Start of Data for analysis
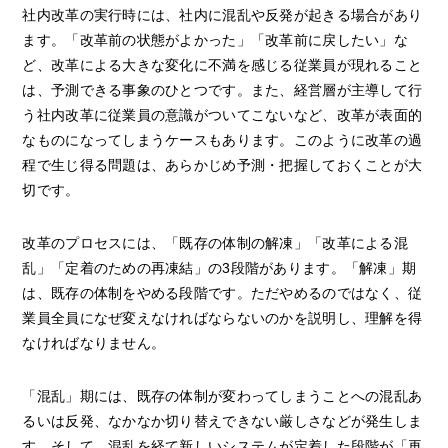
社内改革の実行時には、社内に混乱や反発が起きる場合があり
ます。「改革前の状態がよかった」「改革前に戻したい」な
ど、改革による大きな変化に不満を感じる従業員が現れること
は、予測できる事象のひとつです。また、経営層が主導して行
う社内改革に従業員の意識がついてこないなど、改革が表面的
なものになってしまうケースもあります。このように改革の過
程で生じ得る問題は、あらかじめ予測・把握しておくことが大
切です。
改革のプロセスには、「既存の体制の解凍」「改革による混
乱」「定着のための再凍結」の3段階があります。「解凍」期
は、既存の体制をやめる段階です。ただやめるのではなく、従
業員全員になぜ変えなければならないのかを説明し、理解を得
なければなりません。
「混乱」期には、既存の体制が変わってしまうことへの混乱あ
るいは反発、なかなか切り替えできない厳しさなどが発生しま
す。そして、混乱を経て新しいシステムが定着した段階が「再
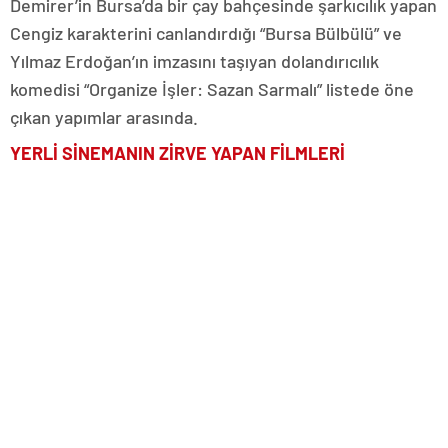
Demirer’in Bursa’da bir çay bahçesinde şarkıcılık yapan
Cengiz karakterini canlandırdığı “Bursa Bülbülü” ve
Yılmaz Erdoğan’ın imzasını taşıyan dolandırıcılık
komedisi “Organize İşler: Sazan Sarmalı” listede öne
çıkan yapımlar arasında.
YERLİ SİNEMANIN ZİRVE YAPAN FİLMLERİ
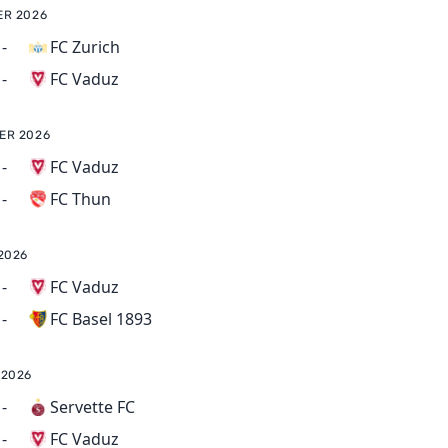
ER 2026
-
FC Zurich
FC Vaduz
-
ER 2026
-
FC Vaduz
FC Thun
-
2026
-
FC Vaduz
FC Basel 1893
-
 2026
-
Servette FC
FC Vaduz
-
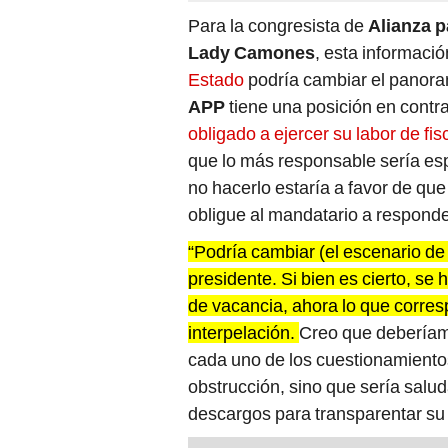
Para la congresista de
Alianza p
Lady Camones
, esta informaci
Estado
podría cambiar el panoram
APP
tiene una posición en contra
obligado a ejercer su labor de fis
que lo más responsable sería es
no hacerlo estaría a favor de qu
obligue al mandatario a responde
“Podría cambiar (el escenario de
presidente. Si bien es cierto, se
de vacancia, ahora lo que corres
interpelación.
Creo que deberíamo
cada uno de los cuestionamientos
obstrucción, sino que sería salu
descargos para transparentar su 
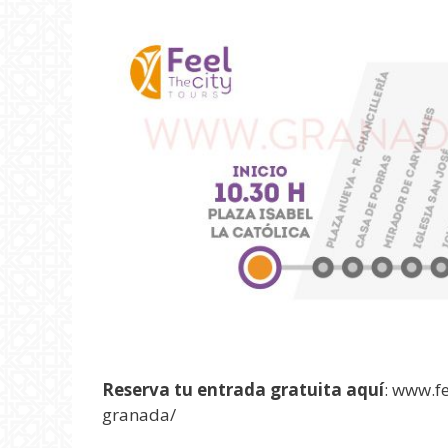
Reserva tu entrada gratuita aquí
: www.f
granada/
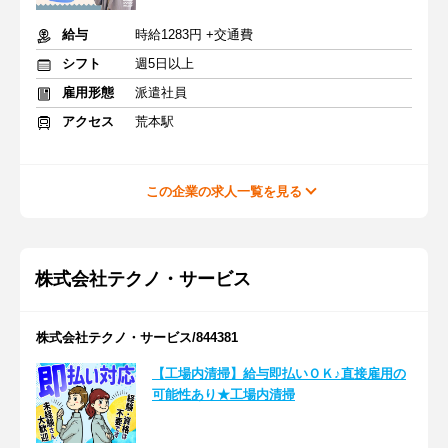
給与
時給1283円 +交通費
シフト
週5日以上
雇用形態
派遣社員
アクセス
荒本駅
この企業の求人一覧を見る
株式会社テクノ・サービス
株式会社テクノ・サービス/844381
【工場内清掃】給与即払いＯＫ♪直接雇用の
可能性あり★工場内清掃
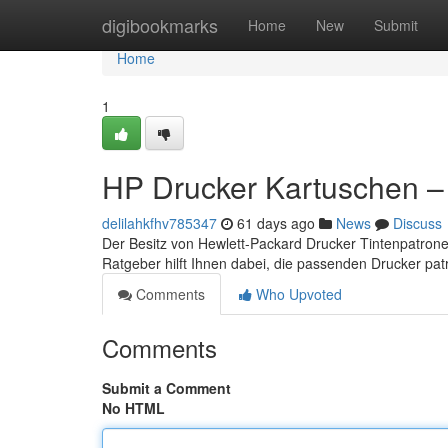
Home
digibookmarks
Home
New
Submit
Home
1
HP Drucker Kartuschen – 
delilahkfhv785347
61 days ago
News
Discuss
Der Besitz von Hewlett-Packard Drucker Tintenpatrone
Ratgeber hilft Ihnen dabei, die passenden Drucker pat
Comments
Who Upvoted
Comments
Submit a Comment
No HTML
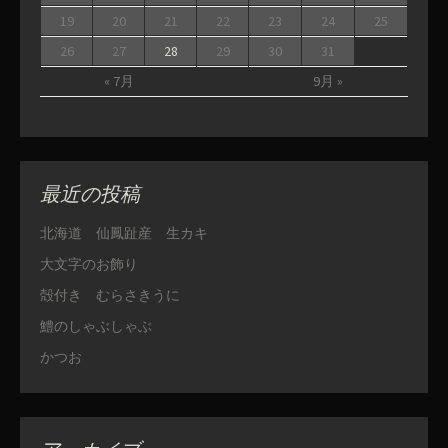
19
20
21
22
23
24
25
26
27
28
29
30
31
« 7月
9月 »
最近の投稿
北海道 仙鳳趾産 生カキ
大文字のお飾り
殻付き むらさきうに
鱧のしゃぶしゃぶ
かつお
End of Data for analysis
_Brief_
If a record holds a picture, drop the picture and reproduce everything else exactly.

_Task answer_
社内改革の実行時には、社内に混乱や反発が起きる場合があり
ます。「改革前の状態がよかった」「改革前に戻したい」な
ど、改革による大きな変化に不満を感じる従業員が現れること
は、予測できる事象のひとつです。また、経営層が主導して行
う社内改革に従業員の意識がついてこないなど、改革が表面的
なものになってしまうケースもあります。このように改革の過
程で生じ得る問題は、あらかじめ予測・把握しておくことが大
切です。
改革のプロセスには、「既存の体制の解凍」「改革による混
乱」「定着のための再凍結」の3段階があります。「解凍」期
は、既存の体制をやめる段階です。ただやめるのではなく、従
業員全員になぜ変えなければならないのかを説明し、理解を得
なければなりません。
「混乱」期には、既存の体制が変わってしまうことへの混乱あ
るいは反発、なかなか切り替えできない厳しさなどが発生しま
す。そして、混乱を経て新しいシステムが定着した段階が「再
Demirer’in Bursa’da bir çay bahçesinde şarkıcılık yapan
Cengiz karakterini canlandırdığı “Bursa Bülbülü” ve
Yılmaz Erdoğan’ın imzasını taşıyan dolandırıcılık
komedisi “Organize İşler: Sazan Sarmalı” listede öne
çıkan yapımlar arasında.
YERLİ SİNEMANIN ZİRVE YAPAN FİLMLERİ
ER 2026
-
FC Zurich
FC Vaduz
-
ER 2026
-
FC Vaduz
FC Thun
-
2026
-
FC Vaduz
FC Basel 1893
-
 2026
-
Servette FC
FC Vaduz
-
Para la congresista de
Alianza p
Lady Camones
, esta informaci
Estado
podría cambiar el panoram
APP
tiene una posición en contra
obligado a ejercer su labor de fis
que lo más responsable sería es
no hacerlo estaría a favor de qu
obligue al mandatario a responde
“Podría cambiar (el escenario de
presidente. Si bien es cierto, se
de vacancia, ahora lo que corres
interpelación.
Creo que deberíamo
cada uno de los cuestionamientos
obstrucción, sino que sería salu
descargos para transparentar su 
Reserva tu entrada gratuita aquí
: www.f
granada/
給与
時給1283円 +交通費
シフト
週5日以上
雇用形態
派遣社員
アクセス
荒本駅
この企業の求人一覧を見る
株式会社テクノ・サービス
株式会社テクノ・サービス/844381
【工場内清掃】給与即払いＯＫ♪直接雇用の
可能性あり★工場内清掃
Home
digibookmarks
Home
New
Submit
Home
1
HP Drucker Kartuschen – 
delilahkfhv785347
61 days ago
News
Discuss
Der Besitz von Hewlett-Packard Drucker Tintenpatrone
Ratgeber hilft Ihnen dabei, die passenden Drucker pat
Comments
Who Upvoted
Comments
Submit a Comment
No HTML
19
20
21
22
23
24
25
26
27
28
29
30
31
« 7月
9月 »
最近の投稿
北海道 仙鳳趾産 生カキ
大文字のお飾り
殻付き むらさきうに
鱧のしゃぶしゃぶ
かつお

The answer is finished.